American weight management company

Health Management Resources, also known as HMR, offers weight management programs that combine a structured diet, physical activity, and often some types of life-coaching. As of December 30, 2022 - HMR was purchased by Profile Plan.

== History ==
HMR was founded as a separate company in 1983, and has provided its programs to U.S. hospitals, medical centers, provider groups, and health systems. More recently, HMR introduced a self-directed program that participants can access online with the option of coaching support by phone.

In 2013, HMR became a subsidiary of Merck & Co., Inc. and was part of Merck's Healthcare Services & Solutions, a separate entity from the pharmaceutical business, which focuses on improving the healthcare experience for patients, providers, and payers.

In January 2020, HMR was acquired by Providence St. Joseph Health.

Moreover, HMR has been included on U.S. News & World Report's rankings for 38 Weight-Loss Diets.

==The HMR Program==
The HMR program's mission is to help participants learn ways to reduce fat in the diet, eat more fruits and vegetables, and increase daily physical activity. The goal is to make lifestyle changes to lose weight, and then maintain the weight loss through the reinforcement of behavioral changes.

=== The HMR Diet ===
All HMR options use a diet of meal replacements (portion-controlled, packaged foods) to reduce food choice decisions.

== Weight-loss plans ==
HMR offers a range of program options with varying degrees of structure.
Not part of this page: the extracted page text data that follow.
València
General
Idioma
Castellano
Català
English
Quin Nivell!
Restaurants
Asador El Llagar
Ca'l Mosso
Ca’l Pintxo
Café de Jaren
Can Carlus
There is a clinical plan that includes medical supervision and face-to-face group coaching. Individuals may also choose less structured options which can be done with or without medical supervision in a clinic setting. HMR also offers several “at home” weight-loss plans.

The Programs are divided into two phases:
1. Phase 1 (weight loss): The goal is to lose weight quickly by replacing current meals and snacks with HMR foods (and fruits and vegetables on some plans) while beginning to incorporate regular physical activity.
2. Phase 2 (weight management): Participants learn more strategies to manage their weight over the long term as they face "real-world" eating challenges such as socializing, dining out, or traveling.

==Program outcomes==

===In-clinic outcome data===
There have been several published studies documenting the outcomes of the HMR Program. The clinic-based Decision-Free Diet has a good number of published weight losses ranging from 43 – 66 pounds in 12 – 26 weeks. Two studies have reported on weight losses of 100 pounds or more with the average weight loss over 130 pounds. The clinic-based Healthy Solutions Diet has reported weight losses ranging from 28 – 37.5 pounds in 12 – 26 weeks.
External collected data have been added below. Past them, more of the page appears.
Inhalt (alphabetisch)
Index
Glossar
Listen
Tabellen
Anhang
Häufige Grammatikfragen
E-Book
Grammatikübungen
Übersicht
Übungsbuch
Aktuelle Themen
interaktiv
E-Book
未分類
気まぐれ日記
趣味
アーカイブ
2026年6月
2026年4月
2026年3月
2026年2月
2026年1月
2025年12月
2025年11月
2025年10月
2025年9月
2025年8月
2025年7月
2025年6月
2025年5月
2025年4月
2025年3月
=== Healthy Solutions at Home weight loss-data ===
Two randomized controlled trials on the Healthy Solutions at Home Program found that participants in the phone-based program (receiving weekly group coaching by phone) lost as much weight as those in a traditional face-to-face clinic. In both studies, participants in the phone coaching program lost an average of 28 pounds at 6 months. Another randomized study found that participants using Healthy Solutions at Home without any additional coaching lost an average of 13 pounds in 12 weeks.